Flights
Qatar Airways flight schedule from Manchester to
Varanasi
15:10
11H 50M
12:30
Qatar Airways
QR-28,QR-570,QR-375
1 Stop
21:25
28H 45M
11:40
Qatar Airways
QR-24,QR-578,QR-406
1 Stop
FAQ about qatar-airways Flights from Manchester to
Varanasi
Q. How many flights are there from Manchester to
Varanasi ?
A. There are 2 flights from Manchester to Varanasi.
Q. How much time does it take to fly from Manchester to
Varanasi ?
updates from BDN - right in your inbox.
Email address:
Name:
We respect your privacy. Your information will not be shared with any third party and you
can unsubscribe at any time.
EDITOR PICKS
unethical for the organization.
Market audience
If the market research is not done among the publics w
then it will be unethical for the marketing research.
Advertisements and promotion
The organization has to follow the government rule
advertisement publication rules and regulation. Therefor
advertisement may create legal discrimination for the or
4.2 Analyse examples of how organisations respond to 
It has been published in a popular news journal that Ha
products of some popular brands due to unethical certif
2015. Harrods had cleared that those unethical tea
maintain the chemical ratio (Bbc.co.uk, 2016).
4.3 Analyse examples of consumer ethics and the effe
┄┄┄┄┄┄
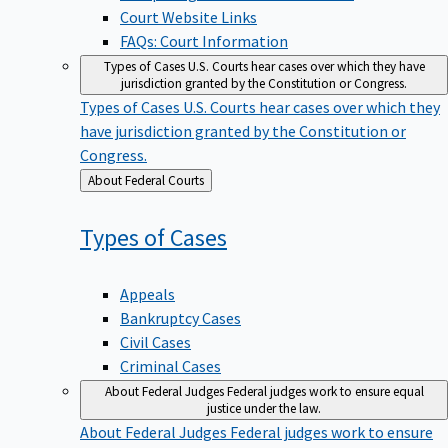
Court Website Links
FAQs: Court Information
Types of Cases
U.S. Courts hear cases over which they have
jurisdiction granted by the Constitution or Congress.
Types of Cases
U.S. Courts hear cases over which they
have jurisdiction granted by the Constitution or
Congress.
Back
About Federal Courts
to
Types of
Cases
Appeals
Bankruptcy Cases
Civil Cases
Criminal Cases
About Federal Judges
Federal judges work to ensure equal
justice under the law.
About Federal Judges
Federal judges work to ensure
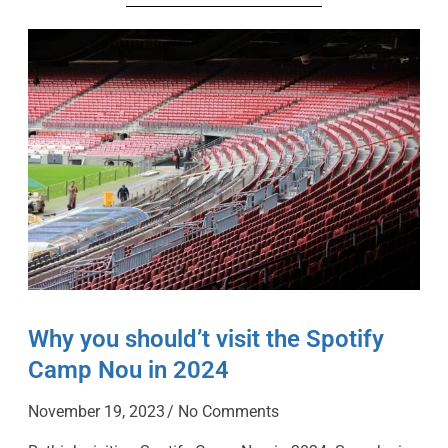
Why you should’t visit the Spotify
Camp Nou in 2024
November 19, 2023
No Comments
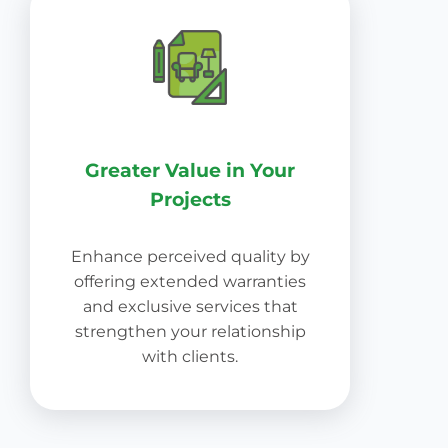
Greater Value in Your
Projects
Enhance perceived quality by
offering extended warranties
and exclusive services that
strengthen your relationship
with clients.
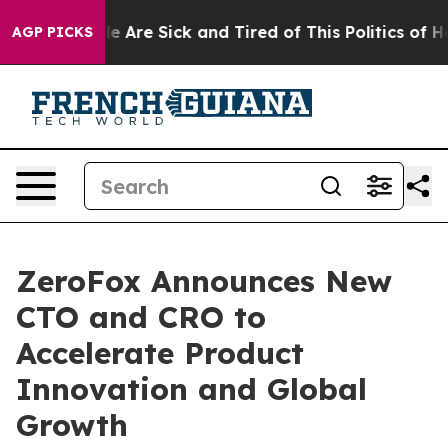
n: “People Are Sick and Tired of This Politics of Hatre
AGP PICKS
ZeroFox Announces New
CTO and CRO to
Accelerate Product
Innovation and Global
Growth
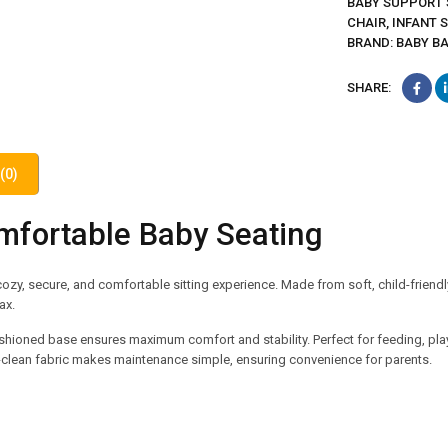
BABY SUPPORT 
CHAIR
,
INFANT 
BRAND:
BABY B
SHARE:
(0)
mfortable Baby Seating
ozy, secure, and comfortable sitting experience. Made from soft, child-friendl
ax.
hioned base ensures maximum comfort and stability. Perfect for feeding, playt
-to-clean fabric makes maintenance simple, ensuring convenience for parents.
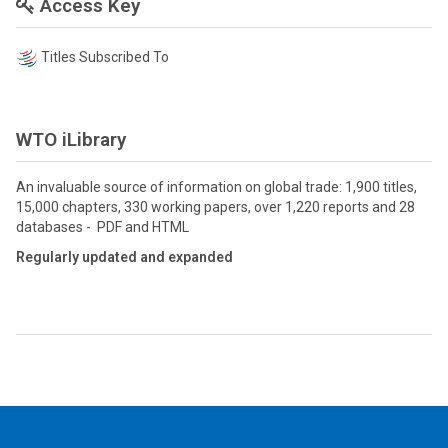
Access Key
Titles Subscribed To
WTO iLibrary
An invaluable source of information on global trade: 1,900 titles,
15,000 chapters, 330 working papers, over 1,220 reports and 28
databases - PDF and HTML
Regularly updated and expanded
┄┄┄┄┄┄
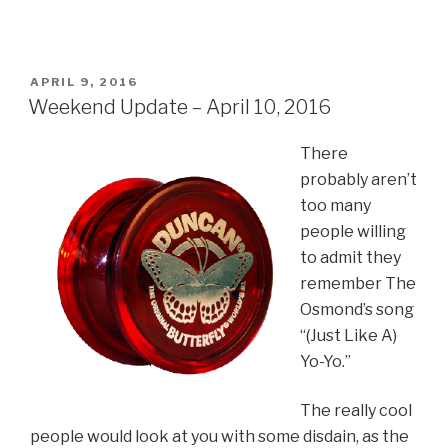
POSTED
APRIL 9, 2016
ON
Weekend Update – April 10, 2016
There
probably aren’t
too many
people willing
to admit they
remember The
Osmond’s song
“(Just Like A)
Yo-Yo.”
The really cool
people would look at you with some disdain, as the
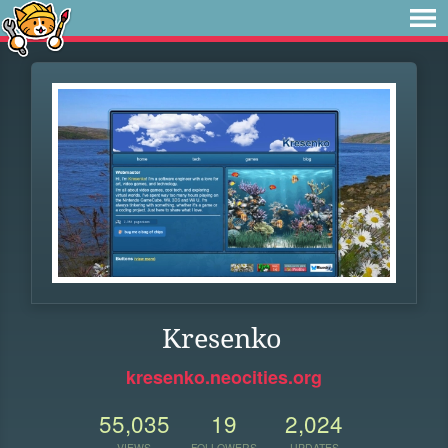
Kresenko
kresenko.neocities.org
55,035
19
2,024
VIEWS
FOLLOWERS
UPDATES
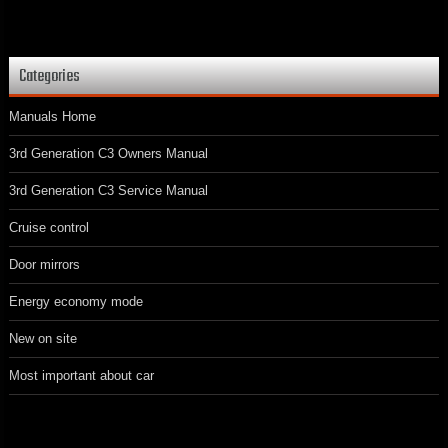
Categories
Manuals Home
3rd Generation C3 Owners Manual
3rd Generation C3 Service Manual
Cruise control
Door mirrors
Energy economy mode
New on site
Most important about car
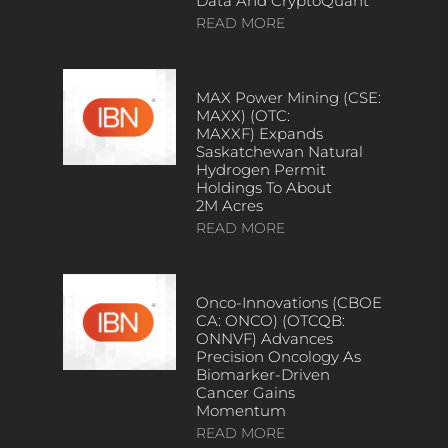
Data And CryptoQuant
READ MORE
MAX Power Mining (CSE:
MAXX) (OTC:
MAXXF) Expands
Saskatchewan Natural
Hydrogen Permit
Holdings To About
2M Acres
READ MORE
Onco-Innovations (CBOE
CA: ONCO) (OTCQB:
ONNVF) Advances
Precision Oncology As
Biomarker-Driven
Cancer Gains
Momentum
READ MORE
┄┄┄┄┄┄
**Work order:**
Every line of the entries above that includes "Generation" should be copied.

**Answer section:**
3rd Generation C3 Owners Manual
3rd Generation C3 Service Manual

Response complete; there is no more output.